----- SOURCE INFORMATION -----
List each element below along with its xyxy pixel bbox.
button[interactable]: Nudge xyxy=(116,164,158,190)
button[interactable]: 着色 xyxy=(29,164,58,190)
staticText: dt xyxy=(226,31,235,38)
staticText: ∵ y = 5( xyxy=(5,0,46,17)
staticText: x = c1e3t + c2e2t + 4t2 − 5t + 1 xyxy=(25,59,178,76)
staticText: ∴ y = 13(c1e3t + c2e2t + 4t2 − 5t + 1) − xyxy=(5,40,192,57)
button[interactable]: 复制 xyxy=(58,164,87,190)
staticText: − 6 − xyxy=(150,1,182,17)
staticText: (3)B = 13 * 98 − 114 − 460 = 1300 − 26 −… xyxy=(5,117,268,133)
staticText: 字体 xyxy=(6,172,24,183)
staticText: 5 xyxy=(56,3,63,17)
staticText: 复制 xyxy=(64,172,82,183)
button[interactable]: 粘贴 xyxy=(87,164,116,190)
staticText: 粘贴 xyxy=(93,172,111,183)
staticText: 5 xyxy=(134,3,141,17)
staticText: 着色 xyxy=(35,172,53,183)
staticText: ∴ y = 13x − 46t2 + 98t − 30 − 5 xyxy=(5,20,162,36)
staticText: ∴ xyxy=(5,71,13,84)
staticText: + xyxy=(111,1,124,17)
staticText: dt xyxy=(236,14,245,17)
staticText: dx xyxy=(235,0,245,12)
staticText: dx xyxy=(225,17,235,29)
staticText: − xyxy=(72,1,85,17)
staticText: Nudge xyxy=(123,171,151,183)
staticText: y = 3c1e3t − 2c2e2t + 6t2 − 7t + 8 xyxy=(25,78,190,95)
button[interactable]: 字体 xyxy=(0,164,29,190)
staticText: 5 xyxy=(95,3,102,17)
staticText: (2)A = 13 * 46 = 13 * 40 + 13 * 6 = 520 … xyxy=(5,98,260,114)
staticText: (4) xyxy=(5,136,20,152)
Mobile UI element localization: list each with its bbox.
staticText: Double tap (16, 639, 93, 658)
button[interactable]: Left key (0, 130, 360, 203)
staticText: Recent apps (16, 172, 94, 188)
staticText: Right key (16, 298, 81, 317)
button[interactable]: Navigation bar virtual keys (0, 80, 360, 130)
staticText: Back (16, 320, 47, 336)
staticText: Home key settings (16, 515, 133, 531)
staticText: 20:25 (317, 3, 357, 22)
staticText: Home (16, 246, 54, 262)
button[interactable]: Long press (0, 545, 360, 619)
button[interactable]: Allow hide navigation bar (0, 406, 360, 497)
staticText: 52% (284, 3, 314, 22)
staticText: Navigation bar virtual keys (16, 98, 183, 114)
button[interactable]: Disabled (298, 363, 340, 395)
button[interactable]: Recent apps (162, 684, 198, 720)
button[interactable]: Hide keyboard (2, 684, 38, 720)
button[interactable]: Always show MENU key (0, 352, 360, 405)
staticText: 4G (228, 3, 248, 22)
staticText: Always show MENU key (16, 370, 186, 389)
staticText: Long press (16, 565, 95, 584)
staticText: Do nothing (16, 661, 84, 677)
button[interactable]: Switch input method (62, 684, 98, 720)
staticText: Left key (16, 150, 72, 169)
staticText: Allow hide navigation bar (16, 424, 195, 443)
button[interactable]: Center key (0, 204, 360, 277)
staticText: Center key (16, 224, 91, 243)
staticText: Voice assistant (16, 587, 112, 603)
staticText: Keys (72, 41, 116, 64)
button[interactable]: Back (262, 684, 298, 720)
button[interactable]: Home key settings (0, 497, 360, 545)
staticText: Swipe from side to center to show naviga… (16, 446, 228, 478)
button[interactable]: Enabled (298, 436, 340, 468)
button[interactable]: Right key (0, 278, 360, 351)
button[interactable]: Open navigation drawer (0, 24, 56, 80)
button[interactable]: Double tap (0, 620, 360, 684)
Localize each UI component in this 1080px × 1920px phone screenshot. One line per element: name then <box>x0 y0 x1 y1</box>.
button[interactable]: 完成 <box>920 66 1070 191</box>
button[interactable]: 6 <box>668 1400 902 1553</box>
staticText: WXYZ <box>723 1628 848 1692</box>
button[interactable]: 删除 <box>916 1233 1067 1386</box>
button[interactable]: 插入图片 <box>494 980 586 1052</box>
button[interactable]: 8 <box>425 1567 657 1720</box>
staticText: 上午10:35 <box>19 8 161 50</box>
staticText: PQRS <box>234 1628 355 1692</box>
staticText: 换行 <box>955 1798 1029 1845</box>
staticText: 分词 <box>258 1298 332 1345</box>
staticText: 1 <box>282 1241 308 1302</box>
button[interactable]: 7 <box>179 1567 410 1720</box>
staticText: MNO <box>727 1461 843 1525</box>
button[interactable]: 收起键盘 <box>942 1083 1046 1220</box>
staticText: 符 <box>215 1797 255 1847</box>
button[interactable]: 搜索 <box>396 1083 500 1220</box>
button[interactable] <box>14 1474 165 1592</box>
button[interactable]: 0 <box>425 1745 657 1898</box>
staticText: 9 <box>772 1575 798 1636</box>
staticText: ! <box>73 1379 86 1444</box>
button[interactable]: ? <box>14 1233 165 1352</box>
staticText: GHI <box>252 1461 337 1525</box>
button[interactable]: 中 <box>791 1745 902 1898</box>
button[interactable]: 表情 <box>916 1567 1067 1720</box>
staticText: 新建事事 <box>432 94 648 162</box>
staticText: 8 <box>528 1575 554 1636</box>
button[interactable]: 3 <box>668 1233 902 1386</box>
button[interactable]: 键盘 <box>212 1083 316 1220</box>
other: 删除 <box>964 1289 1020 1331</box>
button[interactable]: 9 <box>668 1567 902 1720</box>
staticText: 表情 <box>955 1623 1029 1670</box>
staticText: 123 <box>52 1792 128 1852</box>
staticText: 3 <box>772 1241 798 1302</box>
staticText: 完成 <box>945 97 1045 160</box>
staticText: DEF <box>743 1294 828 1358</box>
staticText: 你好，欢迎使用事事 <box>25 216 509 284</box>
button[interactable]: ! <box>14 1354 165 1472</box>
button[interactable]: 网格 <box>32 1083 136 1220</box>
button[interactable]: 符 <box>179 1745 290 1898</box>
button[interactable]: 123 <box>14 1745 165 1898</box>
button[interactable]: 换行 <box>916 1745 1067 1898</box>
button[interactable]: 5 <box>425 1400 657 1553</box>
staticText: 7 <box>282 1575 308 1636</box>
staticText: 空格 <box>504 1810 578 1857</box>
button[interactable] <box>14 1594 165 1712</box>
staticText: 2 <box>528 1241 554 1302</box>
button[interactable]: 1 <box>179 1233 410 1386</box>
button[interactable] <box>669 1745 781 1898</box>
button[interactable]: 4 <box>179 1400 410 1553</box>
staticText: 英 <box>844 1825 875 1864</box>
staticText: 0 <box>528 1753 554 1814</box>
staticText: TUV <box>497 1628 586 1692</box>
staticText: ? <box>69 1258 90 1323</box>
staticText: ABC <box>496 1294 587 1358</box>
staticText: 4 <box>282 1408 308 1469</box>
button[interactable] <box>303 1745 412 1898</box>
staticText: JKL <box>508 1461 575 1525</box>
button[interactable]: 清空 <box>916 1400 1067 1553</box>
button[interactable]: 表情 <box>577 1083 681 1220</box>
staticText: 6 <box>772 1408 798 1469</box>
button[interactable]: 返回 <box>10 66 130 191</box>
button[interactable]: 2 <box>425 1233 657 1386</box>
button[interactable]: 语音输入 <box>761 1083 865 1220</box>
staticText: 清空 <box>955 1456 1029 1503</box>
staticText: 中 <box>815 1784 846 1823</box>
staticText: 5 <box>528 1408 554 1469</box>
-----
## [WORK INSTRUCTIONS]
Reproduce every entry, word for word.

## [THE COMPLETED TASK]
List each element below along with its xyxy pixel bbox.
button[interactable]: Nudge xyxy=(116,164,158,190)
button[interactable]: 着色 xyxy=(29,164,58,190)
staticText: dt xyxy=(226,31,235,38)
staticText: ∵ y = 5( xyxy=(5,0,46,17)
staticText: x = c1e3t + c2e2t + 4t2 − 5t + 1 xyxy=(25,59,178,76)
staticText: ∴ y = 13(c1e3t + c2e2t + 4t2 − 5t + 1) − xyxy=(5,40,192,57)
button[interactable]: 复制 xyxy=(58,164,87,190)
staticText: − 6 − xyxy=(150,1,182,17)
staticText: (3)B = 13 * 98 − 114 − 460 = 1300 − 26 −… xyxy=(5,117,268,133)
staticText: 字体 xyxy=(6,172,24,183)
staticText: 5 xyxy=(56,3,63,17)
staticText: 复制 xyxy=(64,172,82,183)
button[interactable]: 粘贴 xyxy=(87,164,116,190)
staticText: 粘贴 xyxy=(93,172,111,183)
staticText: 5 xyxy=(134,3,141,17)
staticText: 着色 xyxy=(35,172,53,183)
staticText: ∴ y = 13x − 46t2 + 98t − 30 − 5 xyxy=(5,20,162,36)
staticText: ∴ xyxy=(5,71,13,84)
staticText: + xyxy=(111,1,124,17)
staticText: dt xyxy=(236,14,245,17)
staticText: dx xyxy=(235,0,245,12)
staticText: dx xyxy=(225,17,235,29)
staticText: − xyxy=(72,1,85,17)
staticText: Nudge xyxy=(123,171,151,183)
staticText: y = 3c1e3t − 2c2e2t + 6t2 − 7t + 8 xyxy=(25,78,190,95)
button[interactable]: 字体 xyxy=(0,164,29,190)
staticText: 5 xyxy=(95,3,102,17)
staticText: (2)A = 13 * 46 = 13 * 40 + 13 * 6 = 520 … xyxy=(5,98,260,114)
staticText: (4) xyxy=(5,136,20,152)
Mobile UI element localization: list each with its bbox.
staticText: Double tap (16, 639, 93, 658)
button[interactable]: Left key (0, 130, 360, 203)
staticText: Recent apps (16, 172, 94, 188)
staticText: Right key (16, 298, 81, 317)
button[interactable]: Navigation bar virtual keys (0, 80, 360, 130)
staticText: Back (16, 320, 47, 336)
staticText: Home key settings (16, 515, 133, 531)
staticText: 20:25 (317, 3, 357, 22)
staticText: Home (16, 246, 54, 262)
button[interactable]: Long press (0, 545, 360, 619)
button[interactable]: Allow hide navigation bar (0, 406, 360, 497)
staticText: 52% (284, 3, 314, 22)
staticText: Navigation bar virtual keys (16, 98, 183, 114)
button[interactable]: Disabled (298, 363, 340, 395)
button[interactable]: Recent apps (162, 684, 198, 720)
button[interactable]: Hide keyboard (2, 684, 38, 720)
button[interactable]: Always show MENU key (0, 352, 360, 405)
staticText: 4G (228, 3, 248, 22)
staticText: Always show MENU key (16, 370, 186, 389)
staticText: Long press (16, 565, 95, 584)
staticText: Do nothing (16, 661, 84, 677)
button[interactable]: Switch input method (62, 684, 98, 720)
staticText: Left key (16, 150, 72, 169)
staticText: Allow hide navigation bar (16, 424, 195, 443)
button[interactable]: Center key (0, 204, 360, 277)
staticText: Center key (16, 224, 91, 243)
staticText: Voice assistant (16, 587, 112, 603)
staticText: Keys (72, 41, 116, 64)
button[interactable]: Back (262, 684, 298, 720)
button[interactable]: Home key settings (0, 497, 360, 545)
staticText: Swipe from side to center to show naviga… (16, 446, 228, 478)
button[interactable]: Enabled (298, 436, 340, 468)
button[interactable]: Right key (0, 278, 360, 351)
button[interactable]: Open navigation drawer (0, 24, 56, 80)
button[interactable]: Double tap (0, 620, 360, 684)
Localize each UI component in this 1080px × 1920px phone screenshot. One line per element: name then <box>x0 y0 x1 y1</box>.
button[interactable]: 完成 <box>920 66 1070 191</box>
button[interactable]: 6 <box>668 1400 902 1553</box>
staticText: WXYZ <box>723 1628 848 1692</box>
button[interactable]: 删除 <box>916 1233 1067 1386</box>
button[interactable]: 插入图片 <box>494 980 586 1052</box>
button[interactable]: 8 <box>425 1567 657 1720</box>
staticText: 上午10:35 <box>19 8 161 50</box>
staticText: PQRS <box>234 1628 355 1692</box>
staticText: 换行 <box>955 1798 1029 1845</box>
staticText: 分词 <box>258 1298 332 1345</box>
staticText: 1 <box>282 1241 308 1302</box>
button[interactable]: 7 <box>179 1567 410 1720</box>
staticText: MNO <box>727 1461 843 1525</box>
button[interactable]: 收起键盘 <box>942 1083 1046 1220</box>
staticText: 符 <box>215 1797 255 1847</box>
button[interactable]: 搜索 <box>396 1083 500 1220</box>
button[interactable] <box>14 1474 165 1592</box>
button[interactable]: 0 <box>425 1745 657 1898</box>
staticText: 9 <box>772 1575 798 1636</box>
staticText: ! <box>73 1379 86 1444</box>
button[interactable]: ? <box>14 1233 165 1352</box>
staticText: GHI <box>252 1461 337 1525</box>
button[interactable]: 中 <box>791 1745 902 1898</box>
button[interactable]: 表情 <box>916 1567 1067 1720</box>
staticText: 新建事事 <box>432 94 648 162</box>
staticText: 8 <box>528 1575 554 1636</box>
button[interactable]: 3 <box>668 1233 902 1386</box>
button[interactable]: 键盘 <box>212 1083 316 1220</box>
other: 删除 <box>964 1289 1020 1331</box>
button[interactable]: 9 <box>668 1567 902 1720</box>
staticText: 表情 <box>955 1623 1029 1670</box>
staticText: 123 <box>52 1792 128 1852</box>
staticText: 3 <box>772 1241 798 1302</box>
staticText: 完成 <box>945 97 1045 160</box>
staticText: DEF <box>743 1294 828 1358</box>
staticText: 你好，欢迎使用事事 <box>25 216 509 284</box>
button[interactable]: ! <box>14 1354 165 1472</box>
button[interactable]: 网格 <box>32 1083 136 1220</box>
button[interactable]: 符 <box>179 1745 290 1898</box>
button[interactable]: 123 <box>14 1745 165 1898</box>
button[interactable]: 换行 <box>916 1745 1067 1898</box>
button[interactable]: 5 <box>425 1400 657 1553</box>
staticText: 7 <box>282 1575 308 1636</box>
staticText: 空格 <box>504 1810 578 1857</box>
button[interactable] <box>14 1594 165 1712</box>
staticText: 2 <box>528 1241 554 1302</box>
button[interactable]: 1 <box>179 1233 410 1386</box>
button[interactable] <box>669 1745 781 1898</box>
button[interactable]: 4 <box>179 1400 410 1553</box>
staticText: 英 <box>844 1825 875 1864</box>
staticText: 0 <box>528 1753 554 1814</box>
staticText: TUV <box>497 1628 586 1692</box>
staticText: ? <box>69 1258 90 1323</box>
staticText: ABC <box>496 1294 587 1358</box>
staticText: 4 <box>282 1408 308 1469</box>
button[interactable] <box>303 1745 412 1898</box>
staticText: JKL <box>508 1461 575 1525</box>
button[interactable]: 清空 <box>916 1400 1067 1553</box>
button[interactable]: 表情 <box>577 1083 681 1220</box>
staticText: 6 <box>772 1408 798 1469</box>
button[interactable]: 返回 <box>10 66 130 191</box>
button[interactable]: 2 <box>425 1233 657 1386</box>
button[interactable]: 语音输入 <box>761 1083 865 1220</box>
staticText: 清空 <box>955 1456 1029 1503</box>
staticText: 中 <box>815 1784 846 1823</box>
staticText: 5 <box>528 1408 554 1469</box>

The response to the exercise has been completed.